公開日 2023/11/29 20:00
変更日 2024/08/29 17:38
SUNGNAM, SOUTH KOREA - OCTOBER 19: South Korean actor and model Nam Joo-Hyuk aka Nam Ju-Hyuk signs autographs for fans for 'CHOPARD' Parfums at Hyundai Department Store on October 19, 2019 in Sungnam, South Korea. (Photo by Han Myung-Gu/WireImage)
韓国ドラマ『ヴィジランテ』が、Disney+で配信中だ。主演はナム・ジュヒョク。法外の私的制裁によって悪玉たちを次々打ちのめしていく。善と悪の境目を問う社会派作品であり、ジョヒョクにとっては兵役前最後の主演作品。「イケメン図鑑管理人」のぼく、加賀谷健が解説する。
善か悪かで物事を裁断してしまうのは、あまりに早急というか、短絡的ではないかと常々思う。人間という存在は、そう簡単に白黒はっきりするものではないからだ。その割合には個人差があるにしろ、誰しも善き部分と悪しき部分とを併せ持っている。

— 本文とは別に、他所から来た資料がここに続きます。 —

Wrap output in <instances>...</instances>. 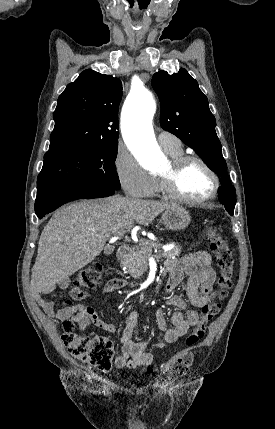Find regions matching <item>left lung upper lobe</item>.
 <instances>
[{
  "mask_svg": "<svg viewBox=\"0 0 275 429\" xmlns=\"http://www.w3.org/2000/svg\"><path fill=\"white\" fill-rule=\"evenodd\" d=\"M152 86L161 100L162 128L195 150L219 176L222 187L227 190L226 196L219 200L230 215H233L236 204L235 188L230 182L221 143L215 131V117L197 81L181 68L174 74L158 71L152 77Z\"/></svg>",
  "mask_w": 275,
  "mask_h": 429,
  "instance_id": "left-lung-upper-lobe-1",
  "label": "left lung upper lobe"
}]
</instances>
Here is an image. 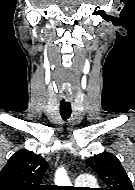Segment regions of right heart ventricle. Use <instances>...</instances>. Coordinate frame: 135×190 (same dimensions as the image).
<instances>
[{"instance_id":"obj_1","label":"right heart ventricle","mask_w":135,"mask_h":190,"mask_svg":"<svg viewBox=\"0 0 135 190\" xmlns=\"http://www.w3.org/2000/svg\"><path fill=\"white\" fill-rule=\"evenodd\" d=\"M89 185H91V186H95V185H96V183L92 181V183H91V184H89Z\"/></svg>"}]
</instances>
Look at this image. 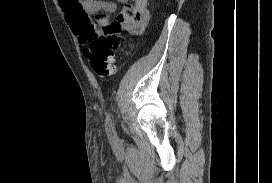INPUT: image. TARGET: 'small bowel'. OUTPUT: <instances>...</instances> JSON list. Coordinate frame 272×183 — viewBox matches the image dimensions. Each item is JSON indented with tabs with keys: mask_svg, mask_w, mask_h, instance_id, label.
Here are the masks:
<instances>
[{
	"mask_svg": "<svg viewBox=\"0 0 272 183\" xmlns=\"http://www.w3.org/2000/svg\"><path fill=\"white\" fill-rule=\"evenodd\" d=\"M125 5L111 22L109 17L101 12L113 13L116 5L113 2L101 0H59L66 21L72 32L78 36L81 43H89L100 34L117 36V31H123V36H139L149 21L148 0H118ZM95 15L94 19L91 16ZM119 25H111L112 23Z\"/></svg>",
	"mask_w": 272,
	"mask_h": 183,
	"instance_id": "c3829d8e",
	"label": "small bowel"
}]
</instances>
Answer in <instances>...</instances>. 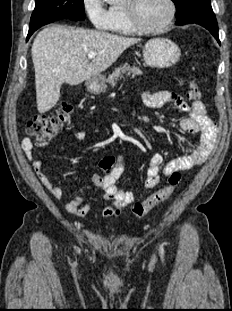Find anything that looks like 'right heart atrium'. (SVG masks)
Returning <instances> with one entry per match:
<instances>
[{
    "mask_svg": "<svg viewBox=\"0 0 232 311\" xmlns=\"http://www.w3.org/2000/svg\"><path fill=\"white\" fill-rule=\"evenodd\" d=\"M105 0H82V5L95 30L104 31L110 27L112 16Z\"/></svg>",
    "mask_w": 232,
    "mask_h": 311,
    "instance_id": "d8ad5b80",
    "label": "right heart atrium"
}]
</instances>
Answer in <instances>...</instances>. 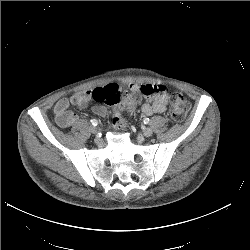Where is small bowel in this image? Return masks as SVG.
Instances as JSON below:
<instances>
[{
	"mask_svg": "<svg viewBox=\"0 0 250 250\" xmlns=\"http://www.w3.org/2000/svg\"><path fill=\"white\" fill-rule=\"evenodd\" d=\"M131 89L140 92L146 98L145 103L141 107V111L145 115L161 114L167 110L169 96L165 86L151 84L141 86L131 85ZM91 98V91H83L69 98L60 99L54 107L56 123L62 128H67L75 124L78 120V116L71 112L69 108L71 106H77L81 109H85L89 106ZM92 111L98 116H104L107 112L106 108L99 104L94 105Z\"/></svg>",
	"mask_w": 250,
	"mask_h": 250,
	"instance_id": "obj_1",
	"label": "small bowel"
}]
</instances>
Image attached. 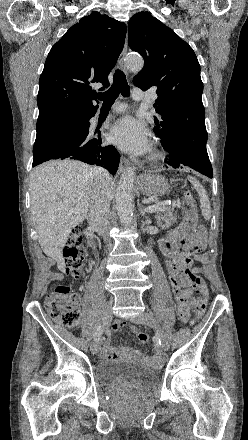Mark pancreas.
<instances>
[{
  "label": "pancreas",
  "mask_w": 248,
  "mask_h": 440,
  "mask_svg": "<svg viewBox=\"0 0 248 440\" xmlns=\"http://www.w3.org/2000/svg\"><path fill=\"white\" fill-rule=\"evenodd\" d=\"M156 223L161 228H169L176 222V217L173 214V209L167 208L163 213L157 212Z\"/></svg>",
  "instance_id": "pancreas-1"
}]
</instances>
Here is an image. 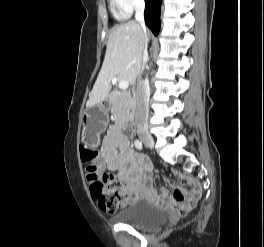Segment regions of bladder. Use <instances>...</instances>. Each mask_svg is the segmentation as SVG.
Instances as JSON below:
<instances>
[{
  "instance_id": "31cf9c89",
  "label": "bladder",
  "mask_w": 264,
  "mask_h": 247,
  "mask_svg": "<svg viewBox=\"0 0 264 247\" xmlns=\"http://www.w3.org/2000/svg\"><path fill=\"white\" fill-rule=\"evenodd\" d=\"M114 219L140 230H153L163 226L168 220V211L146 201L135 200L120 210Z\"/></svg>"
}]
</instances>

あるいは少し発想を転換してみる。善か悪かの二項対立は、そもそもどちらか一方だけでは成立しない。悪があってこそ善が必要になるし、逆に必要悪なんて言葉もある。ぼくらは物語の中にヒーローを求めるが、完全無欠な善玉キャラが単に強いだけだとちょっと物足りなく感じはしないか。たとえスーパー・ヒーローであっても、弱い部分があり、一歩間違えば悪に傾きかねないストラッグルに真のドラマは生じる。
映画の世界では、ちょっとニヒルでアナーキーな善玉をアンチ・ヒーローと呼ぶ。アニメーションでは善玉に対する悪漢をヴィランズと呼んだりする。内心、ヒーローよりヴィランズの方が魅力的に思ったりもする。ヴィランズに響きが似ているヴィジランテというものまである。ヴィジランテとは何か。それは、自警団を意味する。法の下では裁けない相手に自らの手で制裁する。彼らは完全に犯罪者だが、善と悪を超越した世直しヒーローとも呼べないないだろうか?